*Task description*. The lines from the top of the data down to the line with "humbje peshe. Përveç" should be repeated exactly, both ends included.

*Provided material*.

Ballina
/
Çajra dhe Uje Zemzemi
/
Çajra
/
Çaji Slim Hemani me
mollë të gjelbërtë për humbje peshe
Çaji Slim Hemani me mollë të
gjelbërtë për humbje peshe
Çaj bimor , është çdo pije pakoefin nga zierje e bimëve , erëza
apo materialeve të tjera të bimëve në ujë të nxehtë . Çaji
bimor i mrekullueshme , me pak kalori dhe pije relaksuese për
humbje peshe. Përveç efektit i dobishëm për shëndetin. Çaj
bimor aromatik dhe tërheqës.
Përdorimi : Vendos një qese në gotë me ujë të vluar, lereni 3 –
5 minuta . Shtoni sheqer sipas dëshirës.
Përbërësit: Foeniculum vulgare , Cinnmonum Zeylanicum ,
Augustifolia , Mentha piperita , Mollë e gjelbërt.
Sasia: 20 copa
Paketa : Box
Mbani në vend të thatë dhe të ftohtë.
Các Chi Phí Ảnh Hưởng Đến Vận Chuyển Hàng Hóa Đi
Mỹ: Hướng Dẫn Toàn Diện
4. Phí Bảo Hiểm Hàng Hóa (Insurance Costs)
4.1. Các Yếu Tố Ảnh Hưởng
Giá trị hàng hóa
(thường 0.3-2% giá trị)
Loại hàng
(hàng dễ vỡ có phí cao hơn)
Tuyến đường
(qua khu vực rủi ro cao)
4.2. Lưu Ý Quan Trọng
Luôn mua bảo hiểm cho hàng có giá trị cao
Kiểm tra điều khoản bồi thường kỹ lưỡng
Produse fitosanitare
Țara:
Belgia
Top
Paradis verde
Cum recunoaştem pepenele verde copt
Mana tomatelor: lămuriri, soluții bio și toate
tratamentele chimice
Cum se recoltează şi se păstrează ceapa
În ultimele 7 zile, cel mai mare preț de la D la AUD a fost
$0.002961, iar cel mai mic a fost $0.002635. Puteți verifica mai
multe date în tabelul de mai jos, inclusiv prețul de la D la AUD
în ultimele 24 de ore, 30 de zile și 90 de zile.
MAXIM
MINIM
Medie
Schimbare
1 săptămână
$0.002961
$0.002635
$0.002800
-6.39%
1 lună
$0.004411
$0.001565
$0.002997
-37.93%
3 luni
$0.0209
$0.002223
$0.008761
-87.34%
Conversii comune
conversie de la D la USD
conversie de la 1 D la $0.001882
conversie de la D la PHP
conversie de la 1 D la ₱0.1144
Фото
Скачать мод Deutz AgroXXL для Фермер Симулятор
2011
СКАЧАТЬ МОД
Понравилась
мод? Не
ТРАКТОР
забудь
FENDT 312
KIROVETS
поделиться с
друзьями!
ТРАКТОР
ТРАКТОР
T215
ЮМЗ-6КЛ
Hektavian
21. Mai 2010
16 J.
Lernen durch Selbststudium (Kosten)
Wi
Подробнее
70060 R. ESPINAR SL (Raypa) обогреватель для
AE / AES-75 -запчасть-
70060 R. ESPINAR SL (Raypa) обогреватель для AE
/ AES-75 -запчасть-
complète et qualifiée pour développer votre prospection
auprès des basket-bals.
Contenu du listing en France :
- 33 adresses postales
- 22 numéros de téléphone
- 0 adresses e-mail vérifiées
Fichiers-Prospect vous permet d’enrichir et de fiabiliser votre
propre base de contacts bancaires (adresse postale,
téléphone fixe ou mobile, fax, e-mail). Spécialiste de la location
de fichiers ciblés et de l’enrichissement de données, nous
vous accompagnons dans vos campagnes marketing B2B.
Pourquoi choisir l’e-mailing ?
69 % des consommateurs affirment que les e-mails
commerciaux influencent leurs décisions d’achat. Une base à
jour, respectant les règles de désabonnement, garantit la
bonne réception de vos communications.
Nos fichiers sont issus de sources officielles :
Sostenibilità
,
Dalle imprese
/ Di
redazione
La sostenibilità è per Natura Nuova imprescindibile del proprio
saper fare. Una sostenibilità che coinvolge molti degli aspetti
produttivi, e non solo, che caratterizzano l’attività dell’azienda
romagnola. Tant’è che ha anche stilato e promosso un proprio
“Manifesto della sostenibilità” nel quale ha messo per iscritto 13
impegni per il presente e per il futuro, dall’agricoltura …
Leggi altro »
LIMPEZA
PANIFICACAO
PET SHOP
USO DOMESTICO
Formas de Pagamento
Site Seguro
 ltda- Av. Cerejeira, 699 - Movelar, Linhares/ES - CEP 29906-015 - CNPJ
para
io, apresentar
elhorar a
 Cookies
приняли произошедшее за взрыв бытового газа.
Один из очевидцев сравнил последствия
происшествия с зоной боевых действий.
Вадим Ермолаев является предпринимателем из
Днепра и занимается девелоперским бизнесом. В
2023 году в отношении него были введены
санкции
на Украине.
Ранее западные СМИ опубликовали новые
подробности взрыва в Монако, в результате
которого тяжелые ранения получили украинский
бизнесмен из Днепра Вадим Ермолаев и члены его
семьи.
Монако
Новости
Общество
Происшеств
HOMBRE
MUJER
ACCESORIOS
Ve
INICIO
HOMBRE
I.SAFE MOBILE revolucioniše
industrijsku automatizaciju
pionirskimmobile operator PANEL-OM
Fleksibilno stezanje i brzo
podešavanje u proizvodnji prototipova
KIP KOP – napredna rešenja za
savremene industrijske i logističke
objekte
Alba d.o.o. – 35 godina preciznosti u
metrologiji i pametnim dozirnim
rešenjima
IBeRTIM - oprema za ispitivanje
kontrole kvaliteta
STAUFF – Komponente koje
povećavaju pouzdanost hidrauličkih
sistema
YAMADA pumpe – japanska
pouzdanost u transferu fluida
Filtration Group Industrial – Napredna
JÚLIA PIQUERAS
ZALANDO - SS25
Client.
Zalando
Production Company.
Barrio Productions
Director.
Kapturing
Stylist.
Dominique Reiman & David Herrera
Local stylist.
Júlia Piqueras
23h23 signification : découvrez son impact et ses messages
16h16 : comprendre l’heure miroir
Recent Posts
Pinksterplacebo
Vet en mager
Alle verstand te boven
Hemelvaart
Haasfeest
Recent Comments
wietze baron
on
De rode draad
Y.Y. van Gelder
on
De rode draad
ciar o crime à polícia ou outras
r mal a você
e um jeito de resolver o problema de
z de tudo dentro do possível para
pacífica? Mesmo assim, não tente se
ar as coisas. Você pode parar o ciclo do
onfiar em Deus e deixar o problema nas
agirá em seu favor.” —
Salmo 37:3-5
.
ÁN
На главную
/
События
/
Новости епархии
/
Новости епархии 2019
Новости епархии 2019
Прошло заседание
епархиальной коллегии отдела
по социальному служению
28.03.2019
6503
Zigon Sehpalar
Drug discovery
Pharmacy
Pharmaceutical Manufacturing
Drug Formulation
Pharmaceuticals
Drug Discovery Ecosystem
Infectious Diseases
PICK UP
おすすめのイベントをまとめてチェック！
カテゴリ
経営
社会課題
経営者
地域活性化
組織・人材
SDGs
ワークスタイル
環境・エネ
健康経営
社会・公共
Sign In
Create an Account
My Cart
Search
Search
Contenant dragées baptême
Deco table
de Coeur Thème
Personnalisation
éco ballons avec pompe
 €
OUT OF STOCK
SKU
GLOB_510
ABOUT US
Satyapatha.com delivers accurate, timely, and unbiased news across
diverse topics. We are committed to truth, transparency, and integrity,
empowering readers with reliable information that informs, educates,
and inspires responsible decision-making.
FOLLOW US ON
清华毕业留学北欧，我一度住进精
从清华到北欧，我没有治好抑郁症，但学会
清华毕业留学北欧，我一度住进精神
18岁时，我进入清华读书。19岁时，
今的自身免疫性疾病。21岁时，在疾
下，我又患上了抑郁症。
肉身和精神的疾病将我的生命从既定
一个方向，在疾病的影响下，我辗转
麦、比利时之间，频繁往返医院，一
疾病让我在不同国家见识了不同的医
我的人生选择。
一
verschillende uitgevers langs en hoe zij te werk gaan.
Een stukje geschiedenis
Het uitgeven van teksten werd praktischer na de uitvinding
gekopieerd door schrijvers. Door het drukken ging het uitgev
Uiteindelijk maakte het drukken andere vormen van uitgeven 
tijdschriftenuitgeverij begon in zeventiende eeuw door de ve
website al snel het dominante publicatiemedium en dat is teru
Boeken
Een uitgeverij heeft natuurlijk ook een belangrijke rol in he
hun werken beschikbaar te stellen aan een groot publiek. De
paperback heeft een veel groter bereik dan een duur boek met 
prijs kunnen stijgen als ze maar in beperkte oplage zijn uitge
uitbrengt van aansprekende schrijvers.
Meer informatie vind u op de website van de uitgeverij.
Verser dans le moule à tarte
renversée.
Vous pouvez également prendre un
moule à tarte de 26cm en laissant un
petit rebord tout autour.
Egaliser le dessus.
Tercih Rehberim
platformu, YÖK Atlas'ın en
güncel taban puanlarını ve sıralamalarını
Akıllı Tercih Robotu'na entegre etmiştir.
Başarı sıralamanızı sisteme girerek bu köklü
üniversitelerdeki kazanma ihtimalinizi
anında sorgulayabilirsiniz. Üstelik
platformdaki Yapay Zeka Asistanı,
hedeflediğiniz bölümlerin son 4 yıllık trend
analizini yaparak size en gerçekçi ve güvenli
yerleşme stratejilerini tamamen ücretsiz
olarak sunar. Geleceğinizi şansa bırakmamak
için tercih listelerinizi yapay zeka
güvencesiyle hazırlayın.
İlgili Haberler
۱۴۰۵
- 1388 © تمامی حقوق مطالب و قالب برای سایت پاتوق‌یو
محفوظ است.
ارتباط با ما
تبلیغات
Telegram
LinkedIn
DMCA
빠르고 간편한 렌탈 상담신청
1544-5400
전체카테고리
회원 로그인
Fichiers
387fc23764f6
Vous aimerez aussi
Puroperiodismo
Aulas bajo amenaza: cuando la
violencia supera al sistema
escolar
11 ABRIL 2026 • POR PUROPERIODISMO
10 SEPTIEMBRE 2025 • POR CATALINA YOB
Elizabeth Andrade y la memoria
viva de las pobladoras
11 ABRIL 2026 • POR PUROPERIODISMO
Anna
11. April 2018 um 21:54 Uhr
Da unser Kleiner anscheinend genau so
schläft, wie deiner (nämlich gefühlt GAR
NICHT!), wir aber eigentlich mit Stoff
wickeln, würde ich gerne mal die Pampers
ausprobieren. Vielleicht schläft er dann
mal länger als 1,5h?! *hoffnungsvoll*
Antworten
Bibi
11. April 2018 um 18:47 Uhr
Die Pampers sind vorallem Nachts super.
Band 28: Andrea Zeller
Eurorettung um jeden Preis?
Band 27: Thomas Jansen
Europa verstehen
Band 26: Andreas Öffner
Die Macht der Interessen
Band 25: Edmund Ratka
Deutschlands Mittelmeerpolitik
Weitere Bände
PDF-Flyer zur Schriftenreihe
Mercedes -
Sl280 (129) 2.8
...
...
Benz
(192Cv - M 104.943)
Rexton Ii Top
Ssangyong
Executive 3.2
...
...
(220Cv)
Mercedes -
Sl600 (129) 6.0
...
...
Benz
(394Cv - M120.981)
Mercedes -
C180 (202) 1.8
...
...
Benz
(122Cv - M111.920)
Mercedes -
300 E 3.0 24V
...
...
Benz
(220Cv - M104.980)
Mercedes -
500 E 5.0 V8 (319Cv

*Answer below*.
Ballina
/
Çajra dhe Uje Zemzemi
/
Çajra
/
Çaji Slim Hemani me
mollë të gjelbërtë për humbje peshe
Çaji Slim Hemani me mollë të
gjelbërtë për humbje peshe
Çaj bimor , është çdo pije pakoefin nga zierje e bimëve , erëza
apo materialeve të tjera të bimëve në ujë të nxehtë . Çaji
bimor i mrekullueshme , me pak kalori dhe pije relaksuese për
humbje peshe. Përveç efektit i dobishëm për shëndetin. Çaj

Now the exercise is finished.